= Bjerknes Centre for Climate Research =

Climate research centre in Bergen, Norway

The Bjerknes Centre for Climate Research is a climate research centre in Bergen, Norway. The centres key areas of research is natural variability in the Earth system and man-made climate change. The centre combines observations with theoretical and modelling studies of past, present and future climates. Both Global and Polar regions are studied.

The centre was started in 2000 and is a co-operation between University of Bergen, Institute of Marine Research, the Nansen Environmental and Remote Sensing Center and NORCE (formerly Uni Research). The centre was part of Research Council of Norway's Centre of Excellence program from 2003 to 2013 and then had Eystein Jansen as the director. Tore Furevik was the director until 2021, and since then Kikki Kleiven has been leading the Bjerknes Center.

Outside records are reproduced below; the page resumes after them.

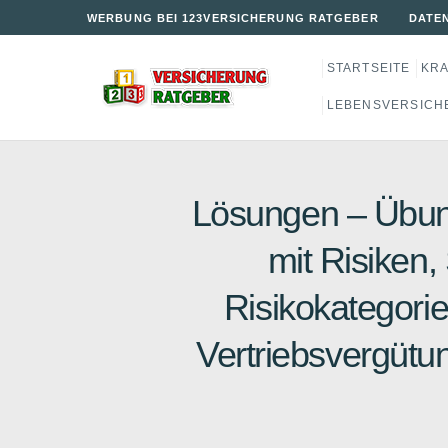
WERBUNG BEI 123VERSICHERUNG RATGEBER
DATE
STARTSEITE
KR
LEBENSVERSICH
Lösungen – Übun
mit Risiken,
Risikokategorie
Vertriebsvergütu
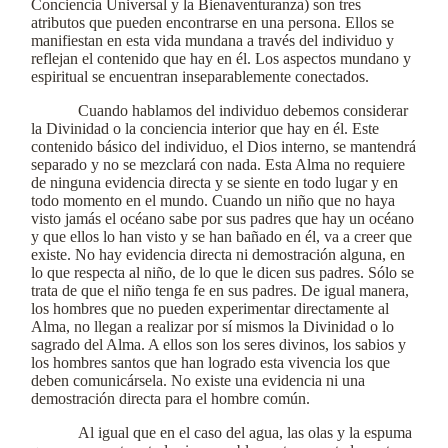
Conciencia Universal y la Bienaventuranza) son tres
atributos que pueden encontrarse en una persona. Ellos se
manifiestan en esta vida mundana a través del individuo y
reflejan el contenido que hay en él. Los aspectos mundano y
espiritual se encuentran inseparablemente conectados.
Cuando hablamos del individuo debemos considerar
la Divinidad o la conciencia interior que hay en él. Este
contenido básico del individuo, el Dios interno, se mantendrá
separado y no se mezclará con nada. Esta Alma no requiere
de ninguna evidencia directa y se siente en todo lugar y en
todo momento en el mundo. Cuando un niño que no haya
visto jamás el océano sabe por sus padres que hay un océano
y que ellos lo han visto y se han bañado en él, va a creer que
existe. No hay evidencia directa ni demostración alguna, en
lo que respecta al niño, de lo que le dicen sus padres. Sólo se
trata de que el niño tenga fe en sus padres. De igual manera,
los hombres que no pueden experimentar directamente al
Alma, no llegan a realizar por sí mismos la Divinidad o lo
sagrado del Alma. A ellos son los seres divinos, los sabios y
los hombres santos que han logrado esta vivencia los que
deben comunicársela. No existe una evidencia ni una
demostración directa para el hombre común.
Al igual que en el caso del agua, las olas y la espuma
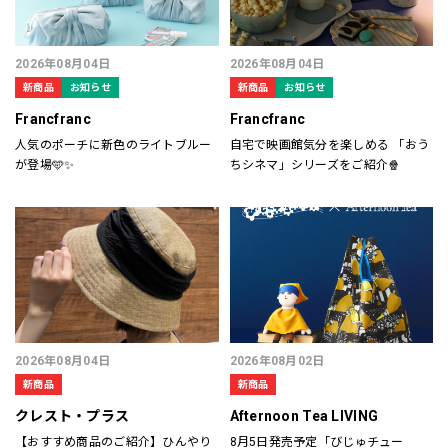
2026年08月04日
2026年08月04日
新商品
お知らせ
新商品
お知らせ
Francfranc
Francfranc
人気のポーチに新色のライトブルー
自宅で映画館気分を楽しめる 「おう
が登場🩵✨
ちシネマ」シリーズをご紹介🍿
2026年08月04日
2026年08月02日
新商品
新商品
クレスト・プラス
Afternoon Tea LIVING
【おすすめ商品のご紹介】ひんやり
8月5日発売予定「びじゅチュー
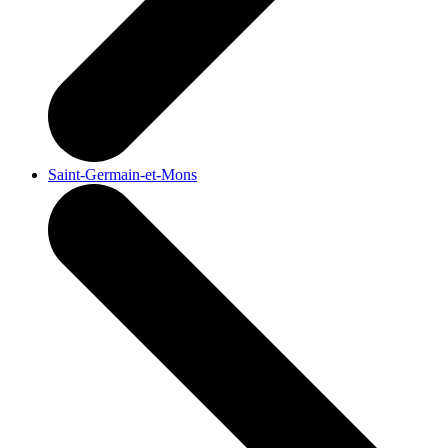
Saint-Germain-et-Mons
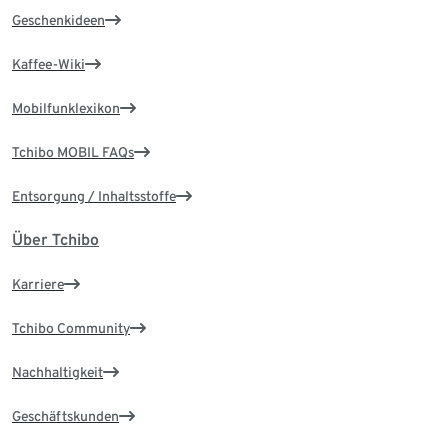
Geschenkideen
Kaffee-Wiki
Mobilfunklexikon
Tchibo MOBIL FAQs
Entsorgung / Inhaltsstoffe
Über Tchibo
Karriere
Tchibo Community
Nachhaltigkeit
Geschäftskunden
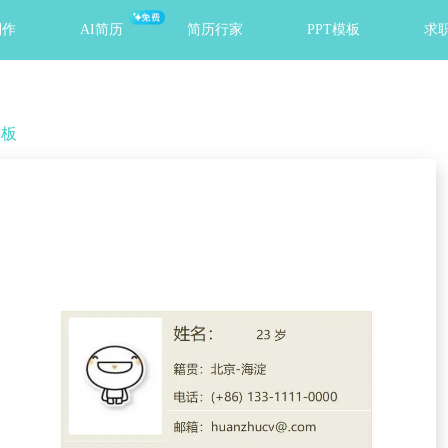
免费
制作
AI简历
简历行家
PPT模板
求
模板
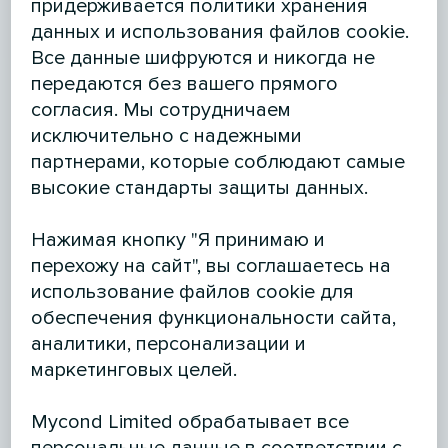
придерживается политики хранения
данных и использования файлов cookie.
Все данные шифруются и никогда не
передаются без вашего прямого
согласия. Мы сотрудничаем
исключительно с надежными
партнерами, которые соблюдают самые
высокие стандарты защиты данных.
Нажимая кнопку "Я принимаю и
перехожу на сайт", вы соглашаетесь на
использование файлов cookie для
обеспечения функциональности сайта,
аналитики, персонализации и
маркетинговых целей.
Mycond Limited обрабатывает все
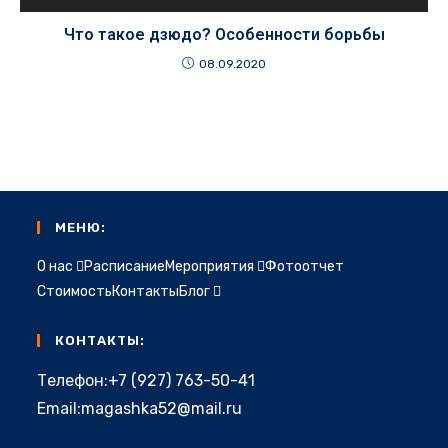
Что такое дзюдо? Особенности борьбы
08.09.2020
МЕНЮ:
О нас
Расписание
Мероприятия
Фотоотчет
Стоимость
Контакты
Блог
КОНТАКТЫ:
Откроется
Телефон:
+7 (927) 763-50-41
в
Откроется
Email:
magashka52@mail.ru
вашем
в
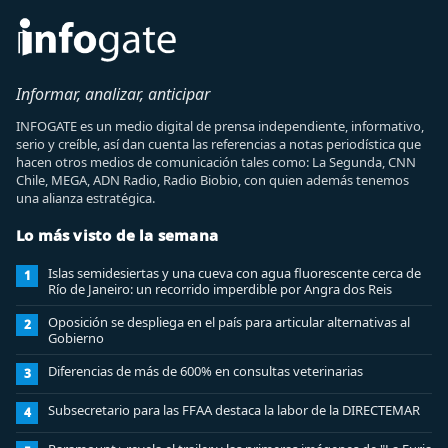
Informar, analizar, anticipar
INFOGATE es un medio digital de prensa independiente, informativo,
serio y creíble, así dan cuenta las referencias a notas periodística que
hacen otros medios de comunicación tales como: La Segunda, CNN
Chile, MEGA, ADN Radio, Radio Biobio, con quien además tenemos
una alianza estratégica.
Lo más visto de la semana
Islas semidesiertas y una cueva con agua fluorescente cerca de
1
Río de Janeiro: un recorrido imperdible por Angra dos Reis
Oposición se despliega en el país para articular alternativas al
2
Gobierno
Diferencias de más de 600% en consultas veterinarias
3
Subsecretario para las FFAA destaca la labor de la DIRECTEMAR
4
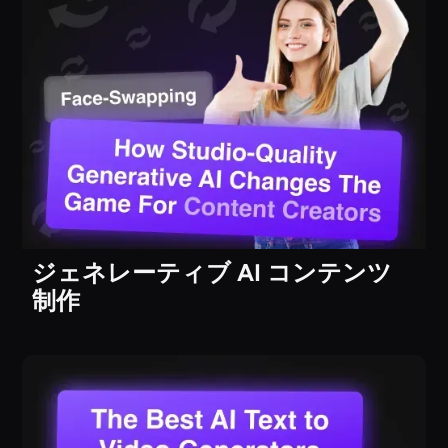
ジェネレーティブ AI コンテンツ
制作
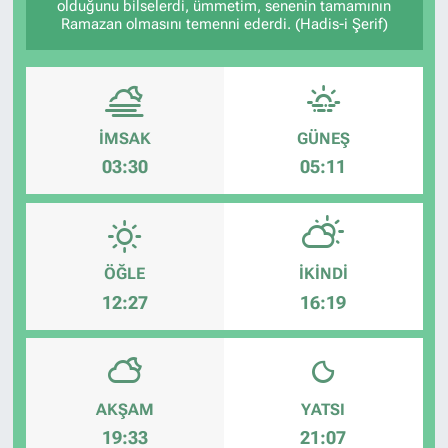
olduğunu bilselerdi, ümmetim, senenin tamamının
Ramazan olmasını temenni ederdi. (Hadis-i Şerif)
İMSAK
GÜNEŞ
03:30
05:11
ÖĞLE
İKINDI
12:27
16:19
AKŞAM
YATSI
19:33
21:07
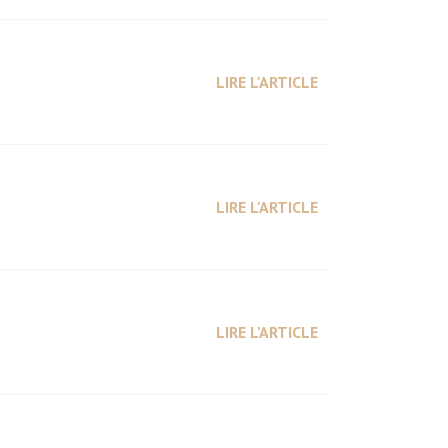
LIRE L'ARTICLE
LIRE L'ARTICLE
LIRE L'ARTICLE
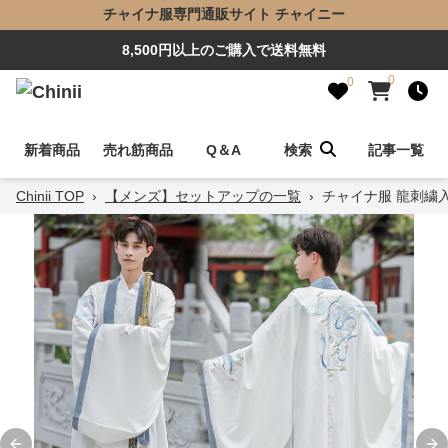
チャイナ服専門通販サイト チャイニー
8,500円以上のご購入で送料無料
0
0
新着商品
売れ筋商品
Q＆A
検索
記事一覧
Chinii TOP
›
【メンズ】セットアップの一覧
›
チャイナ服 龍刺繍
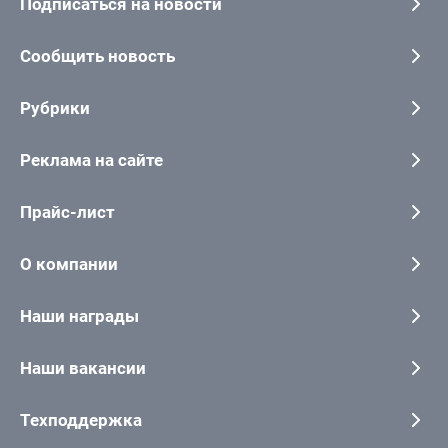
Подписаться на новости
Сообщить новость
Рубрики
Реклама на сайте
Прайс-лист
О компании
Наши награды
Наши вакансии
Техподдержка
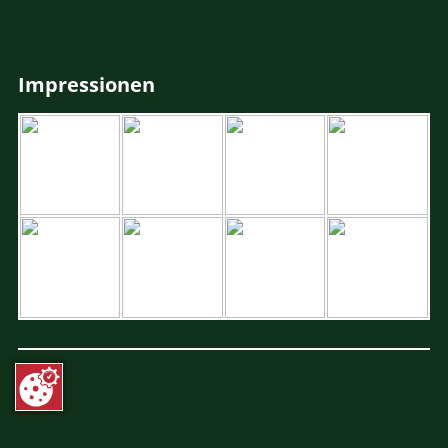
Impressionen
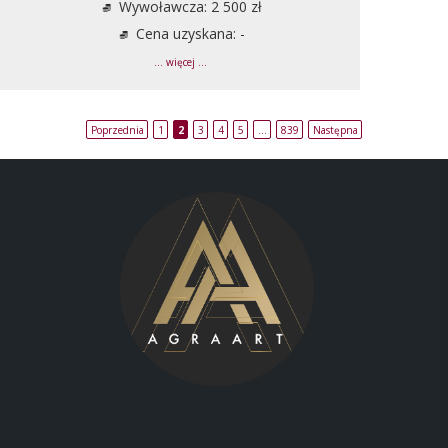
Wywoławcza: 2 500 zł
Cena uzyskana: -
... więcej ...
Poprzednia
1
2
3
4
5
…
839
Następna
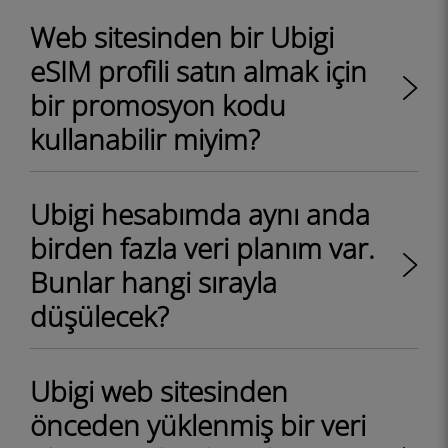
Web sitesinden bir Ubigi
eSIM profili satın almak için
bir promosyon kodu
kullanabilir miyim?
Ubigi hesabımda aynı anda
birden fazla veri planım var.
Bunlar hangi sırayla
düşülecek?
Ubigi web sitesinden
önceden yüklenmiş bir veri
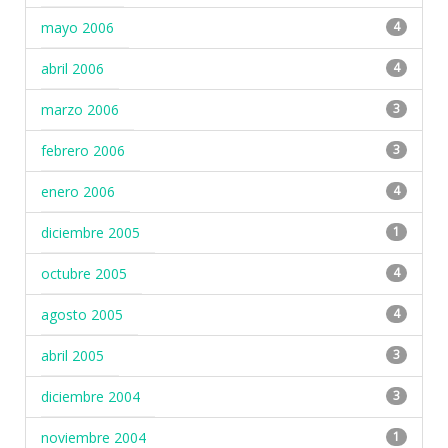
mayo 2006
4
abril 2006
4
marzo 2006
3
febrero 2006
3
enero 2006
4
diciembre 2005
1
octubre 2005
4
agosto 2005
4
abril 2005
3
diciembre 2004
3
noviembre 2004
1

Researchers from the Bjerknes Centre have taken part in the Intergovernmental Panel on Climate Change assessment reports; Eystein Jansen as one of the lead authors in the fourth report. Asgeir Sorteberg in the Special Report on managing the risks of extreme events and disasters to advance climate change adaption (SREX). Eystein Jansen, Peter Thorne and Christoph Heinze have been respectively lead authors and review editor in the IPCC Working Group 1, for the IPCC Fifth Assessment Report.

It is named after Vilhelm Bjerknes and his son Jacob Bjerknes, who did much to found the modern practice of weather forecasting.